With regard to the real talents of many of the poetical persons whose performances are mentioned or alluded to in the following pages, it is presumed by the Author that there can be little difference of opinion in the Public at large; though, like other sectaries, each has his separate tabernacle of proselytes, by whom his abilities are over-rated, his faults overlooked, and his metrical canons received without scruple and without consideration. But the unquestionable possession of considerable genius by several of the writers here censured renders their mental prostitution more to be regretted. Imbecility may be pitied, or, at worst, laughed at and forgotten; perverted powers demand the most decided reprehension. No one can wish more than the Author that some known and able writer had undertaken their exposure; but Mr. Gifford has devoted himself to Massinger, and, in the absence of the regular physician, a country practitioner may, in cases of absolute necessity, be allowed to prescribe his nostrum to prevent the extension of so deplorable an epidemic, provided there be no quackery in his treatment of the malady. A caustic is here offered; as it is to be feared nothing short of actual cautery can recover the numerous patients afflicted with the present prevalent and distressing rabies for rhyming. — As to the’ Edinburgh Reviewers’, it would indeed require an Hercules to crush the Hydra; but if the Author succeeds in merely “bruising one of the heads of the serpent” though his own hand should suffer in the encounter, he will be amply satisfied.

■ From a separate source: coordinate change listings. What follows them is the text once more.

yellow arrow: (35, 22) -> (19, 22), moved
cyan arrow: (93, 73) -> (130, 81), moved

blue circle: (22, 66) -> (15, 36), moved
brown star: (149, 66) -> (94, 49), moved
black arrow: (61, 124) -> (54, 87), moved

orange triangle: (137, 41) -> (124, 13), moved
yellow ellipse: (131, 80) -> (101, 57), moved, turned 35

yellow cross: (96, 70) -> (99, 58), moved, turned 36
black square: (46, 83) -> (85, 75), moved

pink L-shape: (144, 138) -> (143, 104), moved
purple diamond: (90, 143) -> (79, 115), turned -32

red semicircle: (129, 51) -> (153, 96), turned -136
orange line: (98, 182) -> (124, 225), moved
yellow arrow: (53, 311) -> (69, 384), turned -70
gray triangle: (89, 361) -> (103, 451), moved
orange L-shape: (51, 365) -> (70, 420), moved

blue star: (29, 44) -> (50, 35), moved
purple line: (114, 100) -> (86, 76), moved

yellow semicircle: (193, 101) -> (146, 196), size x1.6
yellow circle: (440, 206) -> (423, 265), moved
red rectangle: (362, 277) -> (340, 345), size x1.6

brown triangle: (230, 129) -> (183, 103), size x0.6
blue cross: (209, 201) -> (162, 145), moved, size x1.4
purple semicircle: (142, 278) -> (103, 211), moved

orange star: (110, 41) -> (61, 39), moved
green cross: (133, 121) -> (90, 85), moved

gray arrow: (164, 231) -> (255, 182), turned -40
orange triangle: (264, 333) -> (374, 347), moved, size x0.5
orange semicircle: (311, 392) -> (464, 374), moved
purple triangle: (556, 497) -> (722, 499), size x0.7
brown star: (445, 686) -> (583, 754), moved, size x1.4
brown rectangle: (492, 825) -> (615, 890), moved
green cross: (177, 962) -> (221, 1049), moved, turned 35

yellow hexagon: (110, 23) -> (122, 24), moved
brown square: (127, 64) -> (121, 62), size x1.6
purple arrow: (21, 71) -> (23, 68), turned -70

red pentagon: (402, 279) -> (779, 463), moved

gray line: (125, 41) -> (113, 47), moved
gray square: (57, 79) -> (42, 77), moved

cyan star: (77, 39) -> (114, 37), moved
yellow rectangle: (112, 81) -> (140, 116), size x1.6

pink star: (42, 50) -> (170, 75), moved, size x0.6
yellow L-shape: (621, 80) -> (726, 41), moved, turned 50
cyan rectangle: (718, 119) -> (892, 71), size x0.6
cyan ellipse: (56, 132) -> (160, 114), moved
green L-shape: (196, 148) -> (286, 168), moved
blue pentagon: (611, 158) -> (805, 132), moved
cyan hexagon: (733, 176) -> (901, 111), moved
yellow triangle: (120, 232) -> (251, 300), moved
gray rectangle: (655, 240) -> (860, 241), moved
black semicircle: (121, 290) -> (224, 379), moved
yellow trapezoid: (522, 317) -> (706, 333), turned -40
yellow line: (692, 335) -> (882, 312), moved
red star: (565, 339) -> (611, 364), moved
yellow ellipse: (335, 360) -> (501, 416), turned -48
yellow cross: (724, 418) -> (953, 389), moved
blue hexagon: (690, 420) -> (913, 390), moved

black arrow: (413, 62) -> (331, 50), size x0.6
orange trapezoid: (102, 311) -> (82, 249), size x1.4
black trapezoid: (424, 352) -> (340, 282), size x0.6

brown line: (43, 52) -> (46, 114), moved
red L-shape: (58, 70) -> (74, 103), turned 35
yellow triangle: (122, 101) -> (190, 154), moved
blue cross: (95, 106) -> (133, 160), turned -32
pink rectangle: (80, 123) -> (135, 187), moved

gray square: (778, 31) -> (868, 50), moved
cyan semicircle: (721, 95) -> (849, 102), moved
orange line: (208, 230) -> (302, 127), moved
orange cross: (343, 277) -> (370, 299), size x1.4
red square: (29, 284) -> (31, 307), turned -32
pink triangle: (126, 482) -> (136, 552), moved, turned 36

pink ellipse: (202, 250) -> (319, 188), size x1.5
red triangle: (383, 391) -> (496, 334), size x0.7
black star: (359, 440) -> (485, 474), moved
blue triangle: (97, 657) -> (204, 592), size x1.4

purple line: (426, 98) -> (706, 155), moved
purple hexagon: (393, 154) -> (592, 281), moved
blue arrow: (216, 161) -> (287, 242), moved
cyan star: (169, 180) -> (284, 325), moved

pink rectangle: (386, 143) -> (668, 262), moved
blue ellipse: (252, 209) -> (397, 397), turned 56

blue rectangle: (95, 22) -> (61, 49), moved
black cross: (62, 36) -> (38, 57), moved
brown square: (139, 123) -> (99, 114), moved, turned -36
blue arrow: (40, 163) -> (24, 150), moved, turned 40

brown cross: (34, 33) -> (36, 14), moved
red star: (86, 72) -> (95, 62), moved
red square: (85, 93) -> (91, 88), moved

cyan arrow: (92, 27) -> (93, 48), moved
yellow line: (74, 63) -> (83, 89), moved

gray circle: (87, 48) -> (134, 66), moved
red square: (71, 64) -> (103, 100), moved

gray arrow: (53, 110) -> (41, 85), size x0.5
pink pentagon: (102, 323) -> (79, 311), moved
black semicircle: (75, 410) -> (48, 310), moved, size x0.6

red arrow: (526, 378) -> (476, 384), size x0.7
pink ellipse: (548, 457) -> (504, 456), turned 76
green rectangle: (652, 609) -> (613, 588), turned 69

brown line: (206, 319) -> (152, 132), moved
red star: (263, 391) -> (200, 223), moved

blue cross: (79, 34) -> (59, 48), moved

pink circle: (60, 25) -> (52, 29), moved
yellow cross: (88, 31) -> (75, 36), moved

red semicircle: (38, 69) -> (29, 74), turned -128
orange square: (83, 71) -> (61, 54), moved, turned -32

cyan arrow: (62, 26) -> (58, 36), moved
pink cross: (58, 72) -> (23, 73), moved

INTRODUCTION TO ENGLISH BARDS, AND SCOTCH REVIEWERS.
The article upon ‘Hours of Idleness’ “which Lord Brougham … after denying it for thirty years, confessed that he had written” (‘Notes from a Diary’, by Sir M. E. Grant Duff, 1897, ii. 189), was published in the ‘Edinburgh Review’ of January, 1808. ‘English Bards, and Scotch Reviewers’ did not appear till March, 1809. The article gave the opportunity for the publication of the satire, but only in part provoked its composition. Years later, Byron had not forgotten its effect on his mind. On April 26, 1821, he wrote to Shelley: “I recollect the effect on me of the Edinburgh on my first poem: it was rage and resistance and redress: but not despondency nor despair.” And on the same date to Murray: “I know by experience that a savage review is hemlock to a sucking author; and the one on me (which produced the ‘English Bards’, etc.) knocked me down, but I got up again,” etc. It must, however, be remembered that Byron had his weapons ready for an attack before he used them in defence. In a letter to Miss Pigot, dated October 26, 1807, he says that “he has written one poem of 380 lines to be published in a few weeks with notes.